In this second of a two-part series on artificial intelligence (AI), machine learning (ML), and software intelligence, we delve into the specifics about how ML won’t be able to “decomplexify” the modern applications that power the world’s biggest companies. But it can help by training on and complimenting software intelligence. Read part one here.
With the “AI Arms Race,” now upon us, millions of people are using ChatGPT and similar applications to do, well, everything. Outcomes have been mixed. AI experts (armchair and otherwise) have posited that AI (specifically ML—read about the difference in the first article on the topic) will be able to ‘understand’ complex custom-built applications that often entail multiple layers, languages, frameworks, databases, tens of thousands of objects, and numerous relationships between them.
So how could machine learning work on code sets? Well, those who are most bullish on the concept have adopted the nomenclature “MLonCode.” In this model, a ML algorithm takes source code as input data with the intention of analyzing and understanding it, and ultimately automating development processes. In short, it uses natural language processing to extract meaningful information (i.e. features and patterns) for automation—a.k.a. unsupervised ML.
Sounds pretty good, right? It is. No doubt MLonCode has great use cases when it comes to software that relies heavily on frameworks that are linear, defined and predicted, like out-of-the-box software kits that enable users to explicitly specify their needs.
But MLonCode’s applications face serious limitations when run on bespoke applications architected for a unique set of requirements—i.e. complex custom-built applications.
In short, these kinds of internally facing tools built by companies for their own unique needs pose very serious challenges for unsupervised learning.
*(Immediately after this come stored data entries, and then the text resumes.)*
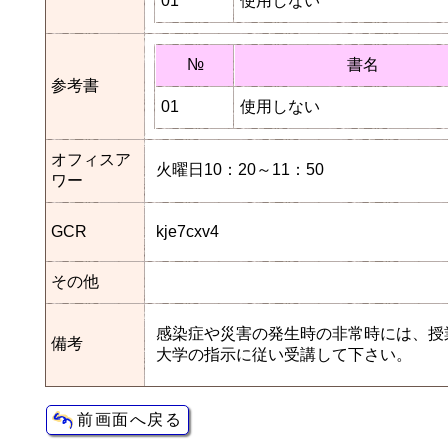
01
使用しない
№
書名
参考書
01
使用しない
オフィスア
火曜日10：20～11：50
ワー
GCR
kje7cxv4
その他
感染症や災害の発生時の非常時には、授
備考
大学の指示に従い受講して下さい。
For this sort of code base, MLonCode produces relatively shallow insights and pattern recognition: front end, backend, UI, etc. This is because bespoke software will have relatively fewer similar pieces to compare it to, so unsupervised learning has a much harder time drawing the sorts of insights it can about smaller pieces of code.
So unlike interpreting a predictive game tree like chess or go (reinforcement learning), or a clearly labeled input and output situation like classifying an image (supervised learning), once things become extremely complex, abstracted and interdependent, finding clear data groupings becomes much harder. And as of right now we haven’t come remotely close to the watershed moment when unsupervised machine learning can provide deep insights on complex software. Nor is that horizon anywhere near apparent.
AI and software intelligence: mutually inclusive and complimentary
To paraphrase the great Samuel Clemens, reports of the capabilities of AI are (probably) greatly exaggerated. But sensational headlines sure make for a lot of clicks and traffic! Getting back to the subject at hand, it’s highly unlikely that ML algorithms will crack the software intelligence problem—‘understanding’ how a software application works, how all its elements interact, and extracting a wide range of insights about its internal mechanics—anytime soon. And even if you were able to do it on one application, the second you run into another application that uses a different mix of languages, frameworks, database engines, and its own internal logic, parameters, etc., you would have to train the model again since every application ends up being a unique combination of multiple ways to "create" connections between all its various elements. And today’s technological ecosystem encompasses hundreds of technologies that can get intertwined into a custom-built application. Especially, as it evolves over time.
It makes far more sense to speak of AI and software intelligence as complimentary rather than counterposed as they are in many ways “apples and oranges.” AI can augment what software intelligence technologies do. Now software intelligence technology massively cut down on research time by enabling developers to rapidly navigate through internal software structures, across layers and languages. Then when it comes to more narrow information about a specific object like a relatively small piece of code written in one particular language, they can leverage ChatGPT to quickly learn what it’s meant to do in the context of the overall software system.
As ML algorithms get trained on software intelligence, there will no doubt be huge advances in development velocity. In the meantime, there are technologies that are already beginning to combine the best of both worlds. So we’ll end on another quote attributed to Twain (even though he probably didn’t say it): “The secret of getting ahead is getting started.”